Rigorous honesty. That’s what the BB says this program is. It requires rigorous honesty. Rigorous honesty with whom? Someone else? Or me? Yes, me.

Someone asked me the question today about being constitutionally incapable of being honest with oneself. The BB says that they’re usually men and women, who cannot or will not give themselves to this program. They can’t grasp the concept of being honest with themselves. I’m an alcoholic. No I’m not. That kind of honesty or dishonesty. The basic essential to begin this journey. The ability to grasp, surrender, and accept the fact of their being powerless over alcohol.

The BB tells us that these people are not at fault. They seem to have been born that way. I really don’t know about that.
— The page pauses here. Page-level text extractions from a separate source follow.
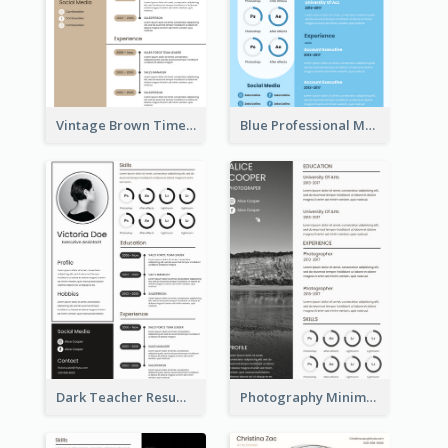
Vintage Brown Timeline Resume
Blue Professional Marketing Resume
Dark Teacher Resume
Photography Minimalist Design Resume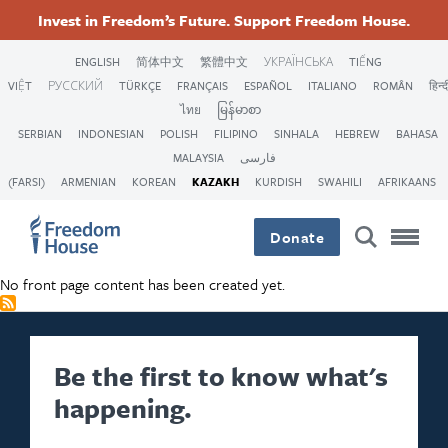
Skip
Accessibility
Facebook
Twitter
Instagram
Threads
Invest in Freedom’s Future. Support Freedom House.
to
Footer
Footer
Footer
main
ENGLISH
简体中文
繁體中文
УКРАЇНСЬКА
TIẾNG
content
VIỆT
РУССКИЙ
TÜRKÇE
FRANÇAIS
ESPAÑOL
ITALIANO
ROMÂN
हिन्द
Main
Social
ไทย
မြန်မာစာ
SERBIAN
INDONESIAN
POLISH
FILIPINO
SINHALA
HEBREW
BAHASA
Menu
Menu
MALAYSIA
فارسی
(FARSI)
ARMENIAN
KOREAN
KAZAKH
KURDISH
SWAHILI
AFRIKAANS
Donate
No front page content has been created yet.
Be the first to know what's
happening.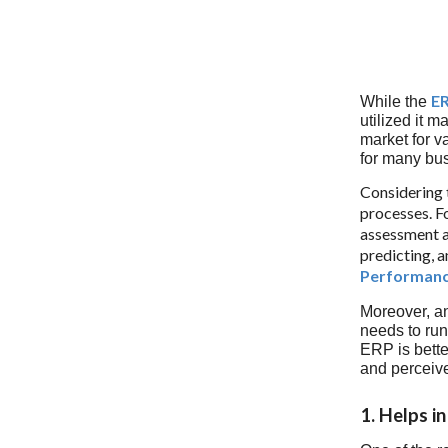
ER
While the
utilized it m
market for v
for many bus
Considering t
processes. F
assessment 
predicting, a
Performan
Moreover, a
needs to run
ERP is bette
and perceive
1. Helps i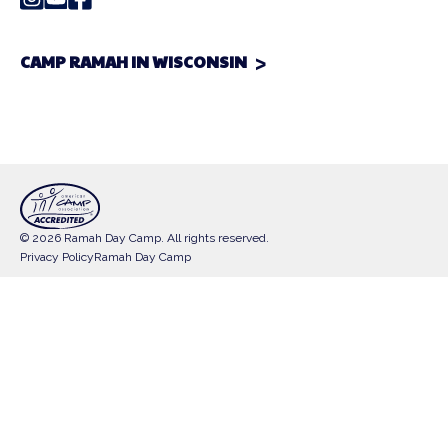
CAMP RAMAH IN WISCONSIN
© 2026 Ramah Day Camp. All rights reserved.
Privacy Policy
Ramah Day Camp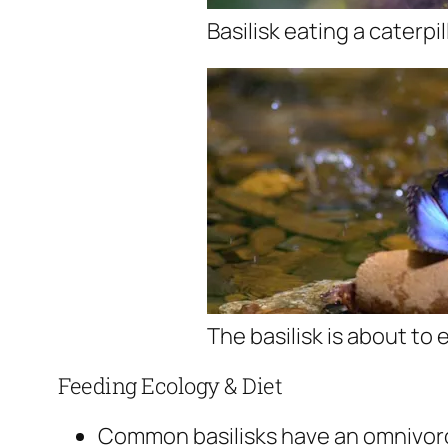
Basilisk eating a caterpil
The basilisk is about to 
Feeding Ecology & Diet
Common basilisks have an omnivorou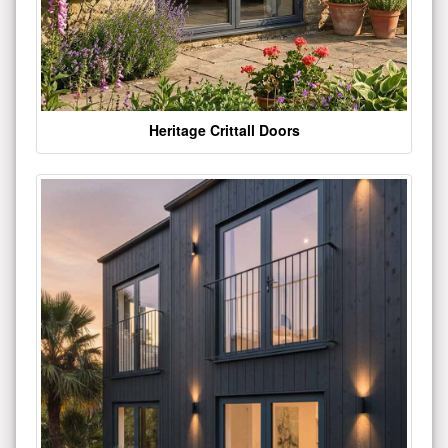
Heritage Crittall Doors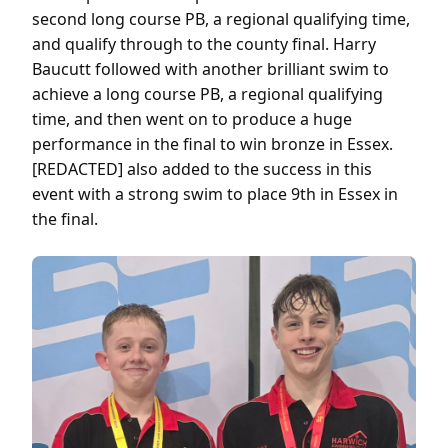
second long course PB, a regional qualifying time,
and qualify through to the county final. Harry
Baucutt followed with another brilliant swim to
achieve a long course PB, a regional qualifying
time, and then went on to produce a huge
performance in the final to win bronze in Essex.
[REDACTED] also added to the success in this
event with a strong swim to place 9th in Essex in
the final.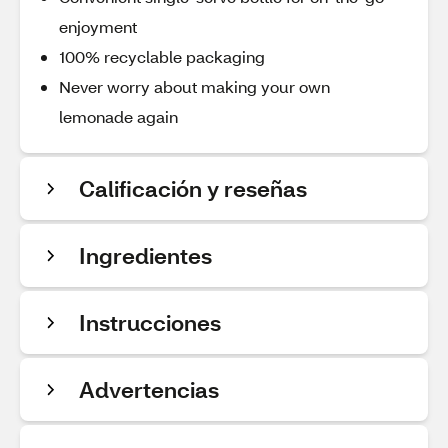
enjoyment
100% recyclable packaging
Never worry about making your own
lemonade again
Calificación y reseñas
Ingredientes
Instrucciones
Advertencias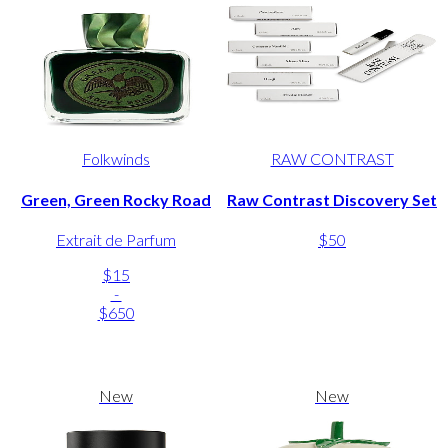
Folkwinds
RAW CONTRAST
Green, Green Rocky Road
Raw Contrast Discovery Set
Extrait de Parfum
$50
$15
-
$650
New
New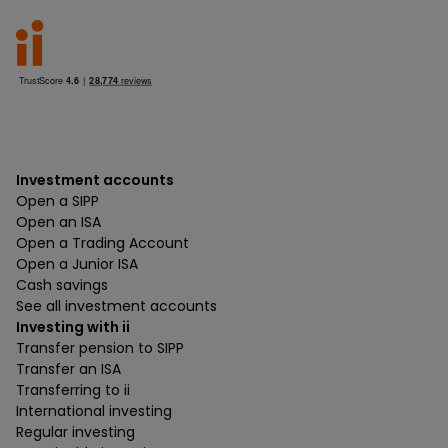
Investment accounts
Open a SIPP
Open an ISA
Open a Trading Account
Open a Junior ISA
Cash savings
See all investment accounts
Investing with ii
Transfer pension to SIPP
Transfer an ISA
Transferring to ii
International investing
Regular investing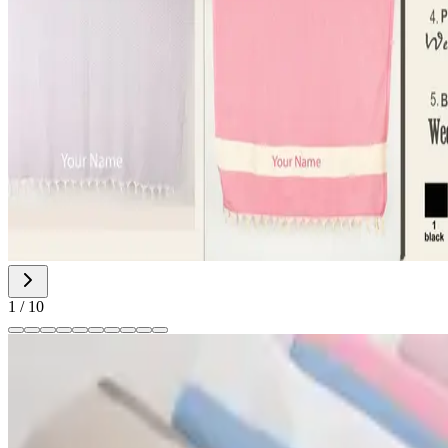
1
/
10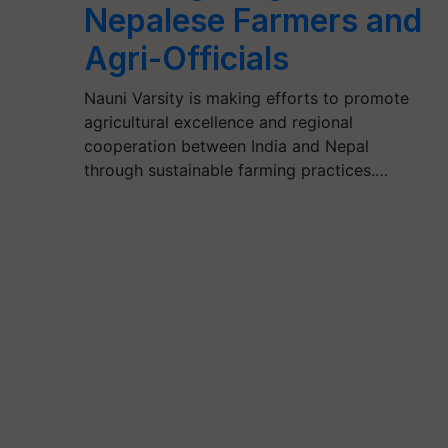
Nepalese Farmers and
Agri-Officials
Nauni Varsity is making efforts to promote
agricultural excellence and regional
cooperation between India and Nepal
through sustainable farming practices.…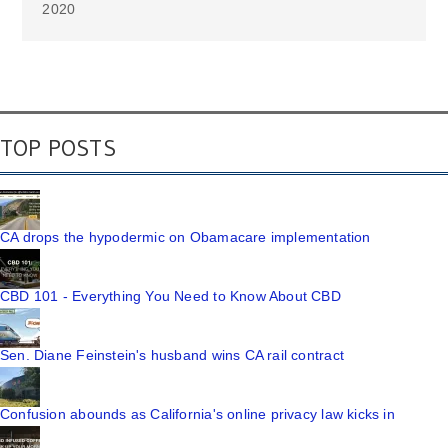
2020
TOP POSTS
CA drops the hypodermic on Obamacare implementation
CBD 101 - Everything You Need to Know About CBD
Sen. Diane Feinstein's husband wins CA rail contract
Confusion abounds as California's online privacy law kicks in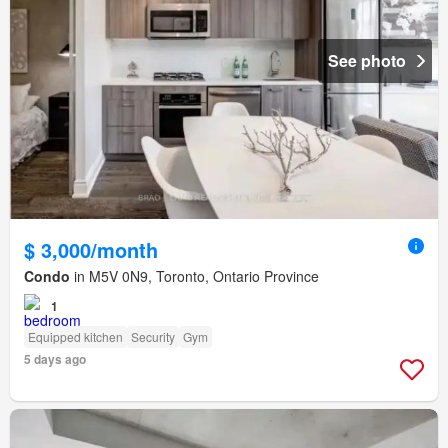
See photo
$ 3,000/month
Condo
in M5V 0N9, Toronto, Ontario Province
1
Equipped kitchen
Security
Gym
5 days ago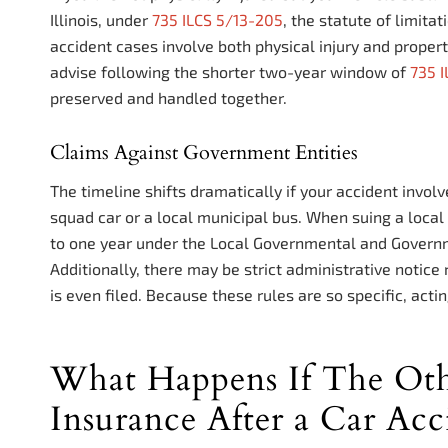
Illinois, under
735 ILCS 5/13-205
, the statute of limita
accident cases involve both physical injury and proper
advise following the shorter two-year window of
735 
preserved and handled together.
Claims Against Government Entities
The timeline shifts dramatically if your accident invol
squad car or a local municipal bus. When suing a local 
to one year under the Local Governmental and Govern
Additionally, there may be strict administrative noti
is even filed. Because these rules are so specific, acting
What Happens If The Oth
Insurance After a Car Acci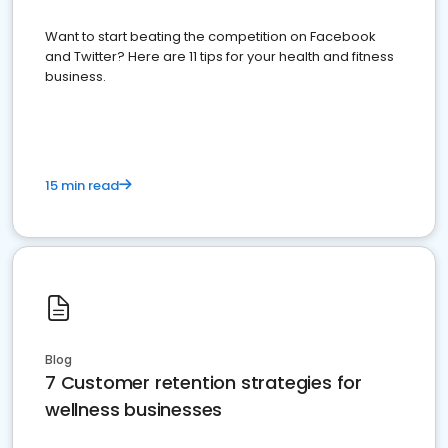
Want to start beating the competition on Facebook
and Twitter? Here are 11 tips for your health and fitness
business.
15 min read
Blog
7 Customer retention strategies for
wellness businesses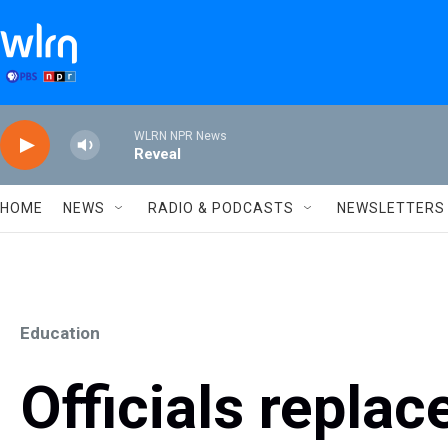
Skip to main content
WLRN NPR News
Reveal
HOME
NEWS
RADIO & PODCASTS
NEWSLETTERS
Education
Officials replace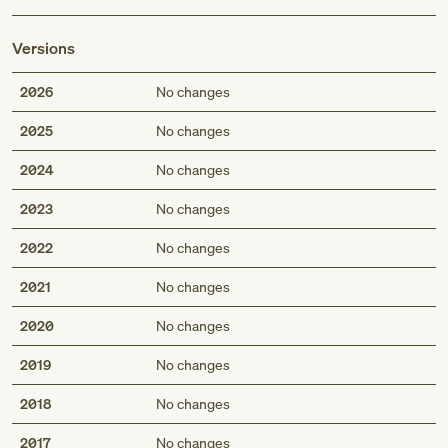
Versions
2026
No changes
2025
No changes
2024
No changes
2023
No changes
2022
No changes
2021
No changes
2020
No changes
2019
No changes
2018
No changes
2017
No changes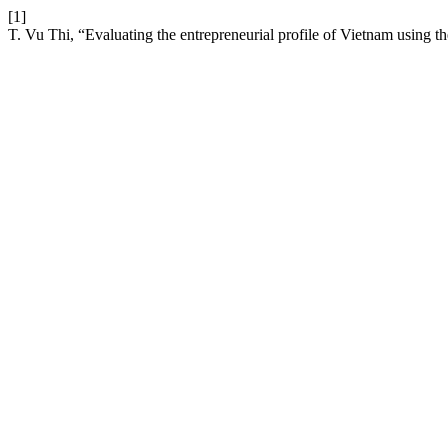
[1]
T. Vu Thi, “Evaluating the entrepreneurial profile of Vietnam using t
It’s probably true. All I know is that, when I came in here, I was such an habitual liar that I thought I was one of those people. I had almost convinced myself I wouldn’t be able to get this program and achieve sobriety.

But then something happened, which I have remembered ever since. That was the value of talking to someone else. I discovered that by myself it’s hard to be honest with myself. Talking to someone else helps me past those moments of denial. Through the help of others the truth about myself is revealed to both them and myself.

What happened was that I was sitting over coffee with my brother in law, who had come into this program at the same time I did. He asked me if I thought I was constitutionally incapable of being honest. He said he felt that he was. I told him that’s exactly what I thought too. In that moment we both realized that we were capable of telling the truth, not just to others but to ourselves. What a revelation that was. We could strive for rigorous honesty.

Rigorous honesty has taken time to become a reality. I’m not sure that I have achieved that level today. There’s always room for improvement. Rigorous implies a strictness, an unyielding way of thinking and dealing with myself. I’m not sure that I have arrived at that point in my life. But, like I said, I’m able to strive for that manner of living.

As for the words “they seemed to have been born that way” would give me permission to use that as a cop out. An excuse to allow myself to continue to drink and justify that insanity. But I really don’t know. I’m only glad to have found out the truth for me. It has allowed me to proceed in my pursuit of a sober life today. And I’m grateful for the realization of my capacity to be honest with me and others.